But let's forget about that and assume all empathisers feel real empathy. Unless this emotion, for that is what it is, is counterbalanced by proper discernment it simply opens the door to being taken advantage of and used. A culture that over-emphasises empathy will soon be destroyed because it lacks a functioning immune system. It will allow anything to enter its body without discriminating between the good and the bad, the healthy and the unhealthy, the nutritious and the poisonous. To the pathologically empathetic this will sound wicked and cruel but they forget we need the wisdom of the serpent as well as the innocence of the dove, and sometimes a dove's innocence is an excuse for evading moral responsibility.

It's pleasant to feel empathy but to a certain psychological type it is also an indulgence, a wallowing in sentiment. In life we need steel as well as silk and too much of either leads to imbalance and disharmony. A virtue exaggerated or exercised without its complement is a vice and one the devil well knows how to exploit for his own ends.


Sunday, 23 October 2022

Dreams of the Future

You have probably heard of experiments in which people are hypnotised and taken back to previous lifetimes they have lived on Earth. They often describe those lives in very compelling terms and sometimes even report on various aspects of life in the past that are only confirmed by subsequent historical research. You can believe or not believe these accounts or you can, like me, hedge your bets and think there might be something in them but they are not necessarily literally true. Either way, they do pose important questions unless you have decided in advance that they cannot possibly be true because human beings only have one life.

Now imagine you could do an experiment in which you hypnotise a large group of people and get them to progress to a future lifetime to report on what might be the state of the world then. A ridiculous fantasy? Perhaps but this has actually been done and the results published in a book called Mass Dreams of the Future written by a psychologist called Chet Snow who was carrying on the work of another psychologist, Dr Helen Wambach. I haven't read the book, which I believe was based on work carried out in the 1980s, but I have read an account of the experiment and it raises some interesting points.

First of all, we have to ask if the future is fixed. Common sense rebels against this as do one's innermost feelings. The universe is not a machine and anyone with an ounce of spiritual sensibility must acknowledge free will. No free will means no humanity, it's as simple as that. Therefore, the most logical thing is to see the future as something like a cloud of potential which will coalesce into a particular hard reality according to individual human decisions plus the acts, thoughts and behavioural patterns of other forms of life. The future cannot be predicted with precision, though the nearer one gets to it, the more it can be, but various possibilities can be predicated. They are there on a mental level in an inchoate form and the one that solidifies in the physical world is determined by what goes on in the present. I suspect that very advanced forms of life can foresee the future up to a point but I think it unlikely that the actual future has happened on any level before it really does happen. Yes, it will be there in the mental world but it is not fully realised until it takes physical reality and until it does do that it is subject to change and alteration. It's rather like an idea taking shape in your mind before you write it down. That idea arises in the thought world but the form it takes in the physical world can be adjusted right up to the moment it takes form.

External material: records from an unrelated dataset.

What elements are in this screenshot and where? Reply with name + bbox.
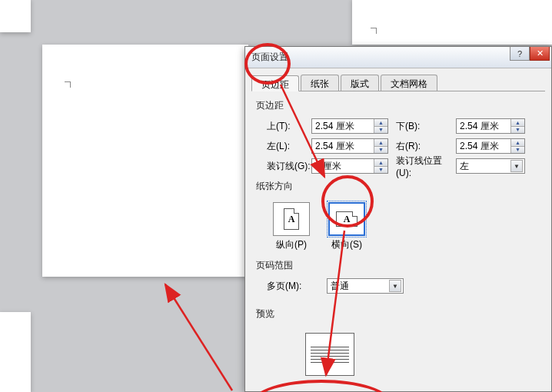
spin-up-icon[interactable]: ▲	[374, 139, 387, 147]
spin-up-icon[interactable]: ▲	[511, 139, 524, 147]
dialog-title: 页面设置	[251, 51, 288, 64]
page-setup-dialog: 页面设置 ? ✕ 页边距 纸张 版式 文档网格 页边距 上(T): ▲▼ 下(B…	[244, 46, 552, 392]
dialog-body: 页边距 上(T): ▲▼ 下(B): ▲▼ 左(L): ▲▼ 右(R): ▲▼	[245, 91, 551, 382]
multipage-label: 多页(M):	[256, 280, 327, 293]
spin-up-icon[interactable]: ▲	[374, 159, 387, 167]
portrait-label: 纵向(P)	[276, 238, 307, 251]
gutter-spinner[interactable]: ▲▼	[311, 158, 388, 174]
right-input[interactable]	[457, 139, 510, 153]
landscape-label: 横向(S)	[331, 238, 362, 251]
spin-up-icon[interactable]: ▲	[374, 119, 387, 127]
top-label: 上(T):	[256, 120, 311, 133]
landscape-icon: A	[336, 211, 357, 227]
spin-down-icon[interactable]: ▼	[511, 147, 524, 154]
top-input[interactable]	[312, 119, 374, 133]
tab-paper[interactable]: 纸张	[301, 75, 339, 91]
svg-line-2	[165, 284, 232, 390]
portrait-icon: A	[284, 208, 299, 230]
background-page	[0, 312, 31, 392]
gutter-pos-value: 左	[460, 160, 469, 173]
spin-down-icon[interactable]: ▼	[374, 147, 387, 154]
tab-grid[interactable]: 文档网格	[381, 75, 437, 91]
tab-margins[interactable]: 页边距	[251, 75, 299, 91]
close-button[interactable]: ✕	[530, 47, 550, 61]
left-input[interactable]	[312, 139, 374, 153]
chevron-down-icon: ▼	[510, 160, 523, 172]
left-spinner[interactable]: ▲▼	[311, 138, 388, 154]
spin-up-icon[interactable]: ▲	[511, 119, 524, 127]
gutter-pos-select[interactable]: 左 ▼	[456, 158, 525, 174]
multipage-value: 普通	[331, 280, 349, 293]
multipage-select[interactable]: 普通 ▼	[327, 278, 404, 294]
preview-box	[305, 333, 354, 376]
right-label: 右(R):	[388, 140, 456, 153]
document-page	[42, 45, 248, 277]
left-label: 左(L):	[256, 140, 311, 153]
margins-group-label: 页边距	[256, 98, 540, 117]
bottom-label: 下(B):	[388, 120, 456, 133]
spin-down-icon[interactable]: ▼	[374, 167, 387, 174]
background-page	[0, 0, 31, 32]
tab-layout[interactable]: 版式	[341, 75, 379, 91]
bottom-input[interactable]	[457, 119, 510, 133]
gutter-pos-label: 装订线位置(U):	[388, 154, 456, 178]
right-spinner[interactable]: ▲▼	[456, 138, 525, 154]
dialog-titlebar[interactable]: 页面设置 ? ✕	[245, 47, 551, 68]
tab-strip: 页边距 纸张 版式 文档网格	[251, 75, 545, 91]
preview-label: 预览	[256, 306, 540, 325]
gutter-label: 装订线(G):	[256, 160, 311, 173]
orientation-landscape[interactable]: A 横向(S)	[328, 202, 365, 251]
orientation-group-label: 纸张方向	[256, 178, 540, 198]
background-page	[352, 0, 552, 45]
top-spinner[interactable]: ▲▼	[311, 118, 388, 134]
bottom-spinner[interactable]: ▲▼	[456, 118, 525, 134]
pages-group-label: 页码范围	[256, 257, 540, 277]
help-button[interactable]: ?	[510, 47, 530, 61]
chevron-down-icon: ▼	[389, 280, 401, 292]
orientation-portrait[interactable]: A 纵向(P)	[273, 202, 310, 251]
spin-down-icon[interactable]: ▼	[374, 127, 387, 134]
gutter-input[interactable]	[312, 159, 374, 173]
spin-down-icon[interactable]: ▼	[511, 127, 524, 134]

It seems that 2,500 people took part in the future lifetime experiment and when their reports of the future were studied it was found that they contained several points of divergence but also some of agreement. Most significant of the latter was that virtually every one of them said that the earth's population had decreased dramatically. It had become considerably smaller than it was at the time (this was in the 1980s, remember). No future date seems to have been given, at least not in the account that I read, but it is safe to assume that the future envisaged has not yet arrived. I think it represents a new age or cycle and we are still living at the tail end of the old one.

The disagreements were over what sort of future we can expect. They split into four categories which were as follows. One was a sterile, technological world of space stations and synthetic food. Another was the exact opposite, a return to nature kind of existence in which people lived in harmony with the natural world and pursued spiritual development. A third was a science-fictiony mechanical world of underground cities and artificial environments enclosed in domes. And the fourth was a post-apocalyptic world of small groups of survivors eking out a living as best they could in the shattered remains of a destroyed civilisation. Futures 1 and 3 were described as 'bleak' and 'joyless'. Future 4 doesn't seem much better. Future 2 seems the best option.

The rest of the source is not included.